[Dataset entries]
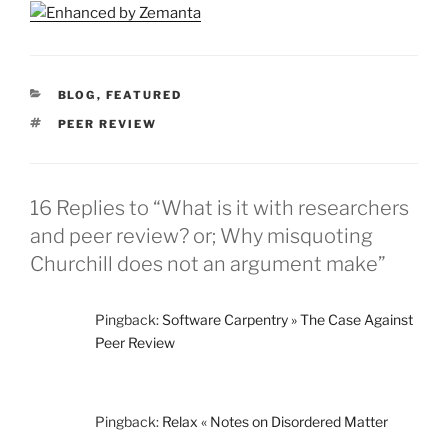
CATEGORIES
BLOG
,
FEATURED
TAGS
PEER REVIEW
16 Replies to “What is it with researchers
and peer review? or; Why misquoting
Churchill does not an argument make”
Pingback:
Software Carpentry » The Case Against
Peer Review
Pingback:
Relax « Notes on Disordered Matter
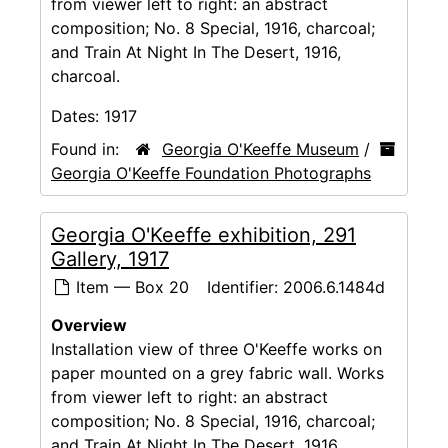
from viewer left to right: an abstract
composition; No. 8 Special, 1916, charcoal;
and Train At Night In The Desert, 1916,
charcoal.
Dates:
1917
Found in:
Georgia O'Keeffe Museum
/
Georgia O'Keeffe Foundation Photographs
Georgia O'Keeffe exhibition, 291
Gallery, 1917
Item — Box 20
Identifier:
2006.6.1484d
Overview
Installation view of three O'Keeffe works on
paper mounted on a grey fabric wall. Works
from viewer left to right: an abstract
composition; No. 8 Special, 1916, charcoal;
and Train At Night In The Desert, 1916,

Exercise instructions — If a line in the entries holds the word "Georgia", count it. Report the total only.

Written answer — 3